> What needs to be done
Copy out all of the records, exactly as they appear.

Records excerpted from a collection
****************************************

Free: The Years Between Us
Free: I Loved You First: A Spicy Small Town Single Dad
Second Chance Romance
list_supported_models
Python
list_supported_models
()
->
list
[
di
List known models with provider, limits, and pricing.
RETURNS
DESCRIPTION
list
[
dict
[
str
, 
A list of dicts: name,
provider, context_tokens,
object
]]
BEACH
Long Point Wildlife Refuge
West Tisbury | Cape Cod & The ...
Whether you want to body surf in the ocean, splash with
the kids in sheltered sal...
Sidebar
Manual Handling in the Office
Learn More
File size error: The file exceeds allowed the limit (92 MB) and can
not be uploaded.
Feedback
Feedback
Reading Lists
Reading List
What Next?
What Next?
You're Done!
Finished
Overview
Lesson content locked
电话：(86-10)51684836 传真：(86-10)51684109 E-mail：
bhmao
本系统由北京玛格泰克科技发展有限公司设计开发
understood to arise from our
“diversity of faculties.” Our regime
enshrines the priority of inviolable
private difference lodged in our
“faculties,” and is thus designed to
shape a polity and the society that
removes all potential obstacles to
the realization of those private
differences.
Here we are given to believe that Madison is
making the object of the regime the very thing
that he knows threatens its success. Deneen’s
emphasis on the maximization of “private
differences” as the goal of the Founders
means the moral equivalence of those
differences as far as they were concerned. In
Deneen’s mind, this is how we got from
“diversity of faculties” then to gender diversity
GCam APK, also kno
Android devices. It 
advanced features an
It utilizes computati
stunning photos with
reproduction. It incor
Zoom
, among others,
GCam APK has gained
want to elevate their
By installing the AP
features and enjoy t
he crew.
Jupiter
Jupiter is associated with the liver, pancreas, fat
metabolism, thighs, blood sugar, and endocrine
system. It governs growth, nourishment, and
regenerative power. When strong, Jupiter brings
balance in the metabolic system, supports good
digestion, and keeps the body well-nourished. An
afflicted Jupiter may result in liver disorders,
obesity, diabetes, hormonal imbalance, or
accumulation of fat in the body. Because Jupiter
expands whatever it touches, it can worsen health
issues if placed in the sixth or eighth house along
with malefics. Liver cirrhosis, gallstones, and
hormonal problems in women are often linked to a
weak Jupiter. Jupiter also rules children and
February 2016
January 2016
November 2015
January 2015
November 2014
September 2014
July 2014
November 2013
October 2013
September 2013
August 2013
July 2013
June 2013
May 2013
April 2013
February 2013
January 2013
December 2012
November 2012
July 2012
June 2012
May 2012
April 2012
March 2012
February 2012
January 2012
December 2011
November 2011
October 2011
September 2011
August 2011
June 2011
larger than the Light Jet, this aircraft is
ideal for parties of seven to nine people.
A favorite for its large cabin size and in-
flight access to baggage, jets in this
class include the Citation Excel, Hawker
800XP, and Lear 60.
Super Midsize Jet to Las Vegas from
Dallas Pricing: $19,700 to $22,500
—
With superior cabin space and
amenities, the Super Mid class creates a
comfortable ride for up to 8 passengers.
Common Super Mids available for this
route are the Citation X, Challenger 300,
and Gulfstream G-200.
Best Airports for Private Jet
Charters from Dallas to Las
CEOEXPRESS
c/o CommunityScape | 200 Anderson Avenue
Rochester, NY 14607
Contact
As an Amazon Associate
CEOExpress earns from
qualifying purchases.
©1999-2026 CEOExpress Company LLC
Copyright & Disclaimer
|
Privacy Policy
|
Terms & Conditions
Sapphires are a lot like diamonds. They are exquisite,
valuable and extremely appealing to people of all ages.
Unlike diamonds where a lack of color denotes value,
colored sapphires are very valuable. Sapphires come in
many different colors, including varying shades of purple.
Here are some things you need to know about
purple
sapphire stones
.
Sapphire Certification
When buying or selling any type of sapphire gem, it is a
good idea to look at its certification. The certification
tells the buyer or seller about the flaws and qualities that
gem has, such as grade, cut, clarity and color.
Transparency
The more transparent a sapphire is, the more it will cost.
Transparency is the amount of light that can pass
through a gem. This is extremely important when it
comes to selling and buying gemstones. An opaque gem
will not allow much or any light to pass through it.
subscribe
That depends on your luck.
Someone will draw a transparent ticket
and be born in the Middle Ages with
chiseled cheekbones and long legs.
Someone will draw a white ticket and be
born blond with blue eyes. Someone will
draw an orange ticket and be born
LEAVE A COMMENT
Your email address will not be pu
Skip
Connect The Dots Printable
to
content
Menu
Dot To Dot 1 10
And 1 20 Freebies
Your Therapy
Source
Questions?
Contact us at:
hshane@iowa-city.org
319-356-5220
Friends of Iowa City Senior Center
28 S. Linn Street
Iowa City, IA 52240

****************************************

> Result for this exercise
Free: The Years Between Us
Free: I Loved You First: A Spicy Small Town Single Dad
Second Chance Romance
list_supported_models
Python
list_supported_models
()
->
list
[
di
List known models with provider, limits, and pricing.
RETURNS
DESCRIPTION
list
[
dict
[
str
, 
A list of dicts: name,
provider, context_tokens,
object
]]
BEACH
Long Point Wildlife Refuge
West Tisbury | Cape Cod & The ...
Whether you want to body surf in the ocean, splash with
the kids in sheltered sal...
Sidebar
Manual Handling in the Office
Learn More
File size error: The file exceeds allowed the limit (92 MB) and can
not be uploaded.
Feedback
Feedback
Reading Lists
Reading List
What Next?
What Next?
You're Done!
Finished
Overview
Lesson content locked
电话：(86-10)51684836 传真：(86-10)51684109 E-mail：
bhmao
本系统由北京玛格泰克科技发展有限公司设计开发
understood to arise from our
“diversity of faculties.” Our regime
enshrines the priority of inviolable
private difference lodged in our
“faculties,” and is thus designed to
shape a polity and the society that
removes all potential obstacles to
the realization of those private
differences.
Here we are given to believe that Madison is
making the object of the regime the very thing
that he knows threatens its success. Deneen’s
emphasis on the maximization of “private
differences” as the goal of the Founders
means the moral equivalence of those
differences as far as they were concerned. In
Deneen’s mind, this is how we got from
“diversity of faculties” then to gender diversity
GCam APK, also kno
Android devices. It 
advanced features an
It utilizes computati
stunning photos with
reproduction. It incor
Zoom
, among others,
GCam APK has gained
want to elevate their
By installing the AP
features and enjoy t
he crew.
Jupiter
Jupiter is associated with the liver, pancreas, fat
metabolism, thighs, blood sugar, and endocrine
system. It governs growth, nourishment, and
regenerative power. When strong, Jupiter brings
balance in the metabolic system, supports good
digestion, and keeps the body well-nourished. An
afflicted Jupiter may result in liver disorders,
obesity, diabetes, hormonal imbalance, or
accumulation of fat in the body. Because Jupiter
expands whatever it touches, it can worsen health
issues if placed in the sixth or eighth house along
with malefics. Liver cirrhosis, gallstones, and
hormonal problems in women are often linked to a
weak Jupiter. Jupiter also rules children and
February 2016
January 2016
November 2015
January 2015
November 2014
September 2014
July 2014
November 2013
October 2013
September 2013
August 2013
July 2013
June 2013
May 2013
April 2013
February 2013
January 2013
December 2012
November 2012
July 2012
June 2012
May 2012
April 2012
March 2012
February 2012
January 2012
December 2011
November 2011
October 2011
September 2011
August 2011
June 2011
larger than the Light Jet, this aircraft is
ideal for parties of seven to nine people.
A favorite for its large cabin size and in-
flight access to baggage, jets in this
class include the Citation Excel, Hawker
800XP, and Lear 60.
Super Midsize Jet to Las Vegas from
Dallas Pricing: $19,700 to $22,500
—
With superior cabin space and
amenities, the Super Mid class creates a
comfortable ride for up to 8 passengers.
Common Super Mids available for this
route are the Citation X, Challenger 300,
and Gulfstream G-200.
Best Airports for Private Jet
Charters from Dallas to Las
CEOEXPRESS
c/o CommunityScape | 200 Anderson Avenue
Rochester, NY 14607
Contact
As an Amazon Associate
CEOExpress earns from
qualifying purchases.
©1999-2026 CEOExpress Company LLC
Copyright & Disclaimer
|
Privacy Policy
|
Terms & Conditions
Sapphires are a lot like diamonds. They are exquisite,
valuable and extremely appealing to people of all ages.
Unlike diamonds where a lack of color denotes value,
colored sapphires are very valuable. Sapphires come in
many different colors, including varying shades of purple.
Here are some things you need to know about
purple
sapphire stones
.
Sapphire Certification
When buying or selling any type of sapphire gem, it is a
good idea to look at its certification. The certification
tells the buyer or seller about the flaws and qualities that
gem has, such as grade, cut, clarity and color.
Transparency
The more transparent a sapphire is, the more it will cost.
Transparency is the amount of light that can pass
through a gem. This is extremely important when it
comes to selling and buying gemstones. An opaque gem
will not allow much or any light to pass through it.
subscribe
That depends on your luck.
Someone will draw a transparent ticket
and be born in the Middle Ages with
chiseled cheekbones and long legs.
Someone will draw a white ticket and be
born blond with blue eyes. Someone will
draw an orange ticket and be born
LEAVE A COMMENT
Your email address will not be pu
Skip
Connect The Dots Printable
to
content
Menu
Dot To Dot 1 10
And 1 20 Freebies
Your Therapy
Source
Questions?
Contact us at:
hshane@iowa-city.org
319-356-5220
Friends of Iowa City Senior Center
28 S. Linn Street
Iowa City, IA 52240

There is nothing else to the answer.